MONGO_CONNECT_STRING = 'mongodb://'



def scrape_page(url):
    """
    页面内容抓取
    :param url:
    :return:
    """
    logging.info(f'scraping {url} starting ...')
    try:
        response = requests.get(url)
        if response.status_code == 200:
            return response.text
        logging.error(f'scrapy error. invalid status code:{response.status_code} url:{url}')
    except requests.RequestException:
        logging.error(f'scrapy error. url:{url}', exc_info=True) # 打印错误信息


def scrape_index(page):
    """
    抓取列表页
    :param page:
    :return:
    """
    index_url = f'{BASE_URL}/page/{page}'
    return scrape_page(index_url)


def scrape_detail(url):
    """
    抓取详情
    :param url:
    :return:
    """
    return scrape_page(url)


def parse_index(html):
    """
    列表页面数据解析
    :param html:
    :return:
    """
    doc = pq(html)
    links = doc('.el-card .name')
    for link in links.items():
        href = link.attr('href')
        detail_url = urljoin(BASE_URL, href)
        logging.info(f'get detail url: {detail_url}')
        yield detail_url


def parse_detail(html):
    """
    解析详情
    :param html:
    :return:
    """
    doc = pq(html)
    cover = doc('img.cover').attr('src')
    name = doc('a h2').text()
    categories = [category.text() for category in doc('.categories span').items()]
    published_at = doc('.info span:contains(上映)').text()
    published_at = re.search('(\d{4}-\d{2}-\d{2})', published_at).group(1) \
        if published_at and re.search('(\d{4}-\d{2}-\d{2})', published_at) else None
    drama = doc('.drama p').text()
    score = doc('p.score').text()
    score = float(score) if score else None
    return {
        'cover': cover,
        'name': name,
        'categories': categories,
        'published_at': published_at,
        'drama': drama,
        'score': score
    }







def main():
    for page in range(1, PAGE_SIZE+1):
        logging.info(f'current page: {page}')
        html = scrape_index(page)
        detail_urls = parse_index(html)
        for detail_url in detail_urls:
            logging.info(f'scrape detail url:{detail_url}')
            detail_html = scrape_detail(detail_url)
            detail_data = parse_detail(detail_html)
            logging.info(f'scrape detail data:{detail_data}')
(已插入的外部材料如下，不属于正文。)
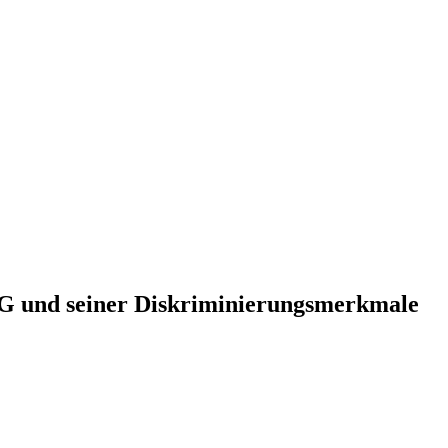
GG und seiner Diskriminierungsmerkmale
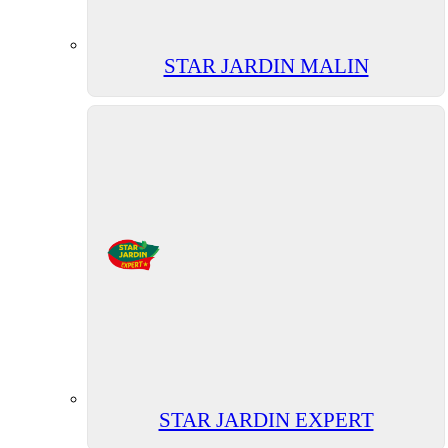
STAR JARDIN MALIN
STAR JARDIN EXPERT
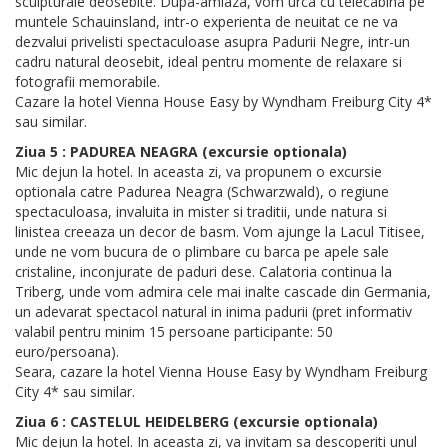
sculpturale deosebite. Dupa-amiaza, vom urca cu telecabina pe
muntele Schauinsland, intr-o experienta de neuitat ce ne va
dezvalui privelisti spectaculoase asupra Padurii Negre, intr-un
cadru natural deosebit, ideal pentru momente de relaxare si
fotografii memorabile.
Cazare la hotel Vienna House Easy by Wyndham Freiburg City 4*
sau similar.
Ziua 5 : PADUREA NEAGRA (excursie optionala)
Mic dejun la hotel. In aceasta zi, va propunem o excursie
optionala catre Padurea Neagra (Schwarzwald), o regiune
spectaculoasa, invaluita in mister si traditii, unde natura si
linistea creeaza un decor de basm. Vom ajunge la Lacul Titisee,
unde ne vom bucura de o plimbare cu barca pe apele sale
cristaline, inconjurate de paduri dese. Calatoria continua la
Triberg, unde vom admira cele mai inalte cascade din Germania,
un adevarat spectacol natural in inima padurii (pret informativ
valabil pentru minim 15 persoane participante: 50
euro/persoana).
Seara, cazare la hotel Vienna House Easy by Wyndham Freiburg
City 4* sau similar.
Ziua 6 : CASTELUL HEIDELBERG (excursie optionala)
Mic dejun la hotel. In aceasta zi, va invitam sa descoperiti unul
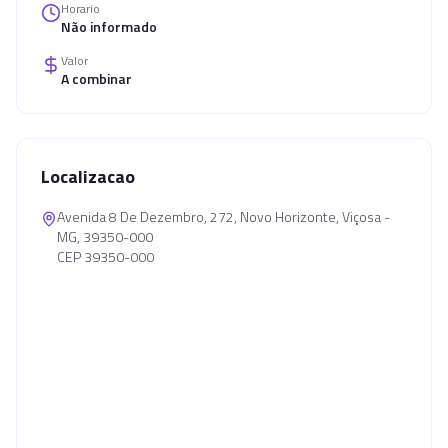
Horario
Não informado
Valor
A combinar
Localizacao
Avenida 8 De Dezembro, 272, Novo Horizonte, Viçosa -
MG, 39350-000
CEP 39350-000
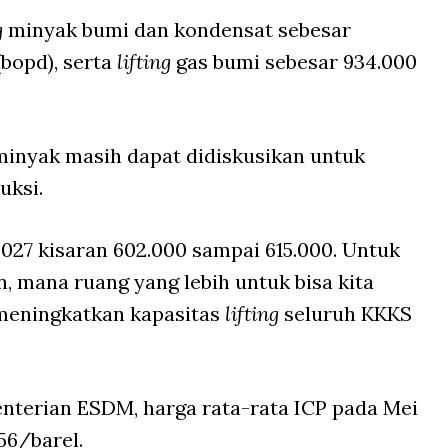
g
minyak bumi dan kondensat sebesar
bopd), serta
lifting
gas bumi sebesar 934.000
minyak masih dapat didiskusikan untuk
uksi.
2027 kisaran 602.000 sampai 615.000. Untuk
an, mana ruang yang lebih untuk bisa kita
meningkatkan kapasitas
lifting
seluruh KKKS
terian ESDM, harga rata-rata ICP pada Mei
56/barel.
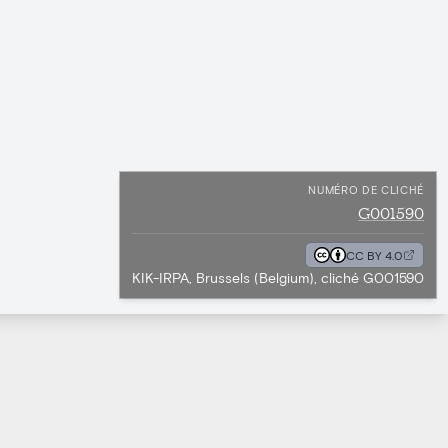
NUMÉRO DE CLICHÉ
G001590
CC BY 4.0
KIK-IRPA, Brussels (Belgium), cliché G001590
if __name__ == '__main__':
    main()

初级抓取已经完成,接下来会对抓取的内容进行存储(mongo)

 

为了加快抓取,我会使用多进程的方式进行优化

import requests
import pymongo
from pyquery import PyQuery as pq
import re
import logging
from urllib.parse import urljoin
import multiprocessing


logging.basicConfig(level=logging.INFO, format='%(asctime)s - %(levelname)s: %(message)s')


BASE_URL = 'https://static1.scrape.cuiqingcai.com'
PAGE_SIZE = 10


MONGO_USER = 'root'
MONGO_PWD = '123456'
MONGO_CONNECT_STRING = f'mongodb://{MONGO_USER}:{MONGO_PWD}@127.0.0.1:27017/'

MONGO_DB_NAME = 'movies'
MONGO_COLLECTION_NAME = 'movies3'

client = pymongo.MongoClient(MONGO_CONNECT_STRING)
db = client[MONGO_DB_NAME]
collection = db[MONGO_COLLECTION_NAME]



def scrape_page(url):
    """
    页面内容抓取
    :param url:
    :return:
    """
    logging.info(f'scraping {url} starting ...')
    try:
        response = requests.get(url)
        if response.status_code == 200:
            return response.text
        logging.error(f'scrapy error. invalid status code:{response.status_code}    url:{url}')
    except requests.RequestException:
        logging.error(f'scrapy error. url:{url}', exc_info=True) # 打印错误信息


def scrape_index(page):
    """
    抓取列表页
    :param page:
    :return:
    """
    index_url = f'{BASE_URL}/page/{page}'
    return scrape_page(index_url)


def scrape_detail(url):
    """
    抓取详情
    :param url:
    :return:
    """
    return scrape_page(url)


def parse_index(html):
    """
    列表页面数据解析
    :param html:
    :return:
    """
    doc = pq(html)
    links = doc('.el-card .name')
    for link in links.items():
        href = link.attr('href')
        detail_url = urljoin(BASE_URL, href)
        logging.info(f'get detail url: {detail_url}')
        yield detail_url


def parse_detail(html):
    """
    解析详情
    :param html:
    :return:
    """
    doc = pq(html)
    cover = doc('img.cover').attr('src')
    name = doc('a h2').text()
    categories = [category.text() for category in doc('.categories span').items()]
    published_at = doc('.info span:contains(上映)').text()
    published_at = re.search('(\d{4}-\d{2}-\d{2})', published_at).group(1) \
        if published_at and re.search('(\d{4}-\d{2}-\d{2})', published_at) else None
    drama = doc('.drama p').text()
    score = doc('p.score').text()
    score = float(score) if score else None
    return {
        'cover': cover,
        'name': name,
        'categories': categories,
        'published_at': published_at,
        'drama': drama,
        'score': score
    }


def save_data(data):
    """
    数据存储
    :param data: 详情
    :return:
    """
    collection.update_one({
        'name': data.get('name') # 查询条件
    },{
        '$set': data # 具体更新的数据
    }, upsert=True) # 存在则更新,否则插入





def main(page):
    logging.info(f'current page: {page}')
    html = scrape_index(page)
    detail_urls = parse_index(html)
    for detail_url in detail_urls:
        logging.info(f'scrape detail url:{detail_url}')
        detail_html = scrape_detail(detail_url)
        detail_data = parse_detail(detail_html)
        logging.info(f'scrape detail data:{detail_data}')
        logging.info('save data to mongo')
        save_data(detail_data)
        logging.info('save to mongo successfully')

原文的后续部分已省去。